Just as its name implies, tenderloin is one of the most tender cuts of beef and pork. It also cooks fast and looks absolutely festive sliced on a platter with roasted vegetables and herbs as a garnish. A quality tenderloin is delicious with just salt and pepper and a great herb or horseradish sauce, but for the holiday we recommend trying our Marinated Beef Tenderloin (which infuses a tart Worcestershire and lemon marinade into the meat), adding a festive crust like our Leek Crusted Beef Tenderloin, or serving it with harissa and vegetables in our abundant Pork with Couscous and Vegetables recipe.
Take all the effort that you were going to put into roasting a turkey and make Beef Wellington instead—it's a guaranteed showstopper. Though old-school, you'll find that this dish stands up to the test of time. Traditionally it consists of beef tenderloin coated in pate and a mushroom mixture, sometimes wrapped in Parma ham, and is then encrusted in flaky golden buttery puff pastry. It's really a meal in one. For a modern update, try our Pork Wellington with Prosciutto and Spinach-Mushroom Stuffing, which pairs new flavors with the classic crust.

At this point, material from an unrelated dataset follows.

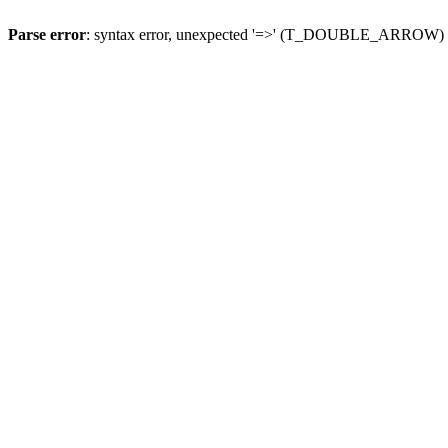
Parse error
: syntax error, unexpected '=>' (T_DOUBLE_ARROW)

If you're swapping out turkey for a vegetable main, select a dish that feels different than the sides. The best route? Think big. Place a whole roasted head of cauliflower in the center of the table with a tasty sauce alongside or bring out a platter of stuffed squash—these mixed grain stuffed acorn squash are quite beautiful adorned with a pomegranate relish. Another option is to slice up our hearty Broccoli and Potato Samosa Pie.
While seafood might seem outside of the box for Thanksgiving, here is some food for thought: Culinary historians actually believe the original Thanksgiving feast consisted mainly of seafood. A side of salmon doesn't take long to roast in the oven, and it's delicious when spread with a brown sugar and maple glaze before being baked. If you live somewhere warm or can brave a few steps into the cold, grilled lobster is a delightful and decadent centerpiece for the Thanksgiving table.
Sometimes roasting a whole turkey is just too much—too much time, effort, and maybe even too much food. For smaller crowds, swap the turkey with chicken, Cornish game hens, or stuff and roast individual quails for each guest, which is very elegant for a plated meal. Our Roast Chicken with Sourdough Stuffing and Cranberry Stuffed Cornish Game Hen bring a festive Thanksgiving vibe to the table.
Last but not least, baked ham has all the warm, rich fall flavors we expect in a Thanksgiving spread. It's equally as fun to carve tableside and slices of leftover ham make excellent sandwiches. Looking for a place to start? Use our foolproof guide to baking ham and make yours a bit more seasonal with a jammy pomegranate glaze.